Here’s an example of a directory of tiles I just created. In this particular z/x directory, more than half the tiles are blank. Windows explorer shows them as black but that’s because it doesn’t process the alpha channel correctly. They are actually all 256px x 256px PNG images, filled with ARGB (0, 0, 0, 0):

image

What to do with these tiles? Well, there’s two schools of thought:

  • The first is that they should be retained. They are, after all, valid image files that can be retrieved and overlaid on the map. Although they aren’t visually perceptible, the very presence of the file demonstrates that the dataset was tested at this location, and confirms that no features exist there. This provides important metadata about the dataset in itself, and confirms the tile generation process was complete. The blank images themselves are generally small, and so storage is not generally an issue.
  • The opposing school of thought is that they should be deleted. It makes no sense to keep multiple copies of exactly the same, blank tile. If a request is received for a tile that is not present in the dataset, the assumption can be made that it contains no data, and a single, generic blank tile can be returned in all such instances – there is no benefit of returning the specific blank tile associated with that tile request. This not only reduces disk space on the tile server itself, but the client needs only cache a single blank tile that can be re-used in all cases where no data is present.

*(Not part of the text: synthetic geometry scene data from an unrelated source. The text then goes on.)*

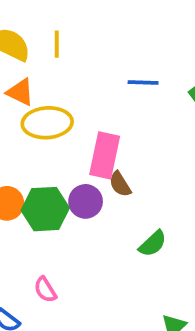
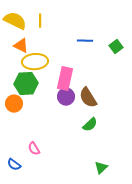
brown semicircle: (120, 184) -> (88, 98), moved, size x1.5
purple circle: (86, 201) -> (66, 97), moved
green hexagon: (45, 209) -> (26, 84), moved

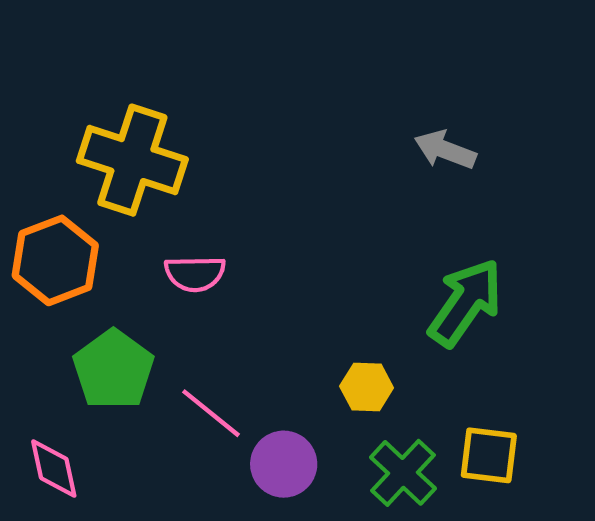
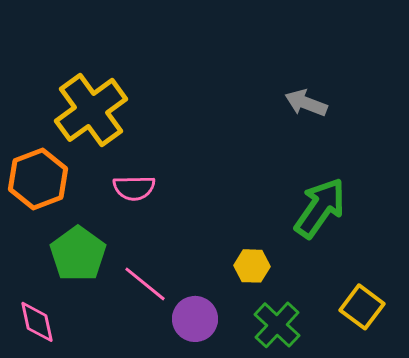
yellow cross: (132, 160) -> (91, 110), turned 36
yellow square: (489, 455) -> (362, 307), moved, turned 30

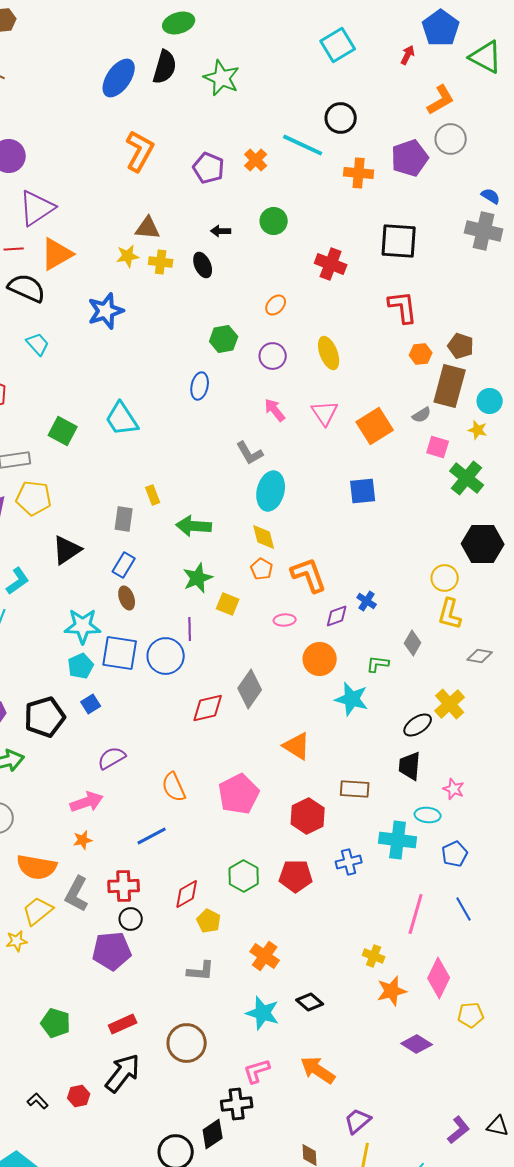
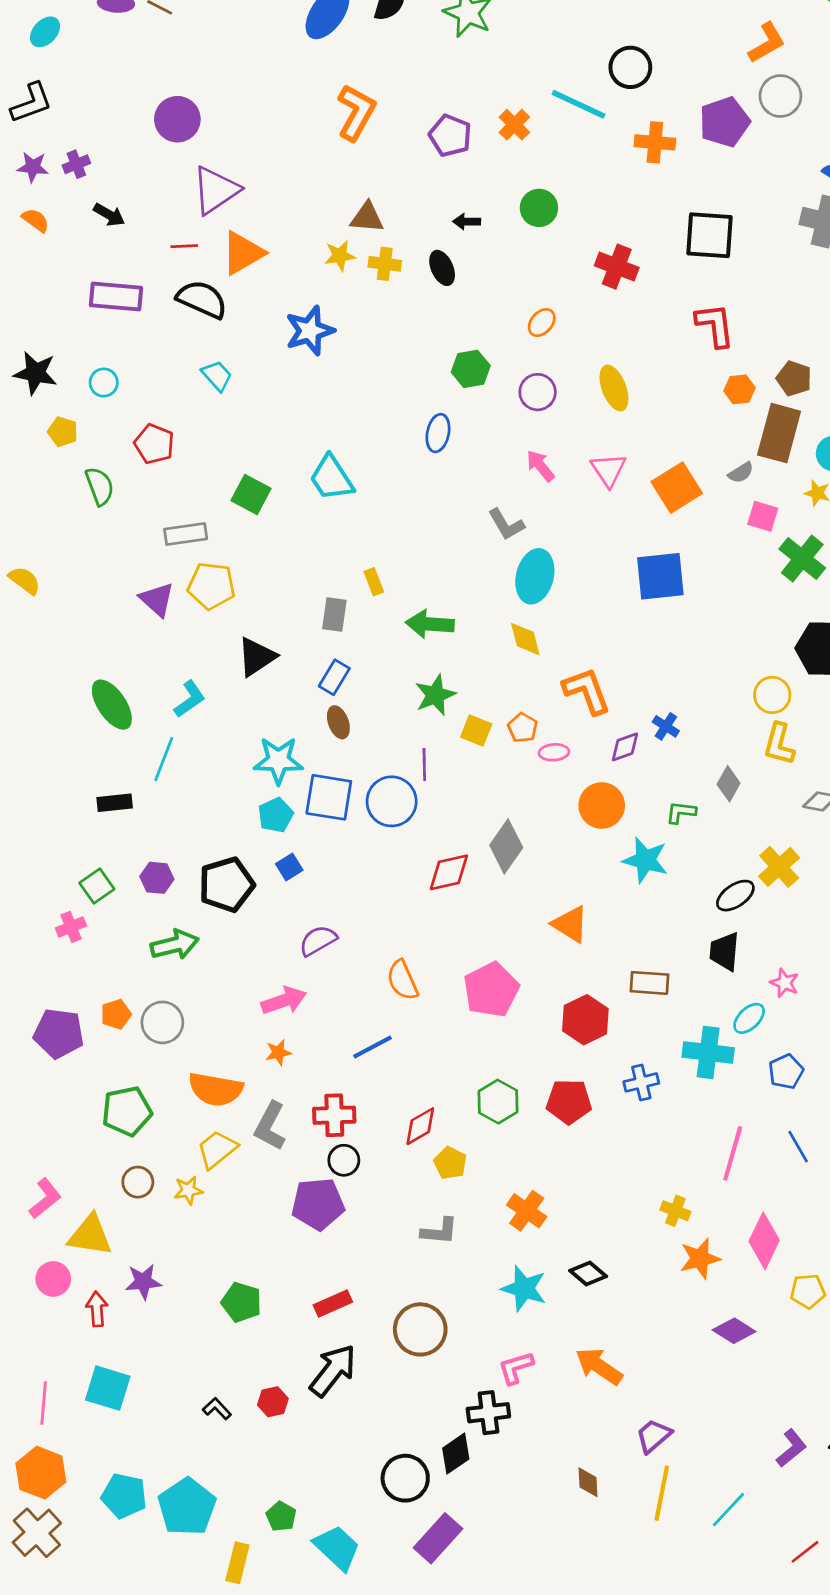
blue square: (363, 491) -> (660, 576), size x1.4
orange pentagon: (262, 569) -> (523, 728), moved
cyan ellipse: (428, 815) -> (749, 1018), turned -50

I can see arguments in favour of both sides. But, for my current project, disk and cache space is at a premium, so I decided I wanted to delete any blank tiles from my dataset. To determine which files were blank, I initially thought of testing the filesize of the image. However, even though I knew that every tile was of a fixed dimension (256px x 256px), an empty tile can still vary in filesize according to the compression algorithm used. Then I thought I could loop through each pixel in the image and use GetPixel() to retrieve the data to see whether the entire image was the same colour, but it turns out that GetPixel() is slooooowwwww….

The best solution I’ve found is to use an unsafe method, BitMap.LockBits to provide direct access to the pixel byte data of the image, and then read and compare the byte values directly. In my case, my image tiles are 32bit PNG files, which use 4 bytes per pixel (BGRA), and my “blank” tiles are completely transparent (Alpha channel = 0). Therefore, in my case I used the following function, which returns true if all the pixels in the image are completely transparent, or false otherwise:

public static Boolean IsEmpty(string imageFileName)
{
  using (Bitmap b = ReadFileAsImage(imageFileName))
  {
    System.Drawing.Imaging.BitmapData bmData = b.LockBits(new Rectangle(0, 0, b.Width, b.Height), System.Drawing.Imaging.ImageLockMode.ReadOnly, b.PixelFormat);
    unsafe
    {
      int PixelSize = 4; // Assume 4Bytes per pixel ARGB
      for (int y = 0; y < b.Height; y++)
      {
        byte* p = (byte*)bmData.Scan0 + (y * bmData.Stride);
        for (int x = 0; x < b.Width; x++)         {           byte blue = p[x * PixelSize]; // Blue value. Just in case needed later           byte green = p[x * PixelSize + 1]; // Green. Ditto           byte red = p[x * PixelSize + 2]; // Red. Ditto           byte alpha = p[x * PixelSize + 3];           if (alpha > 0) return false;
        }
      }
    }
    b.UnlockBits(bmData);
  }

  return true;
}

 

It needs to be compiled with the /unsafe option (well, it did say in the title that this post was dangerous!). Then, I just walked through the directory structure of my tile images, passing each file into this function and deleting those where IsEmpty() returned true.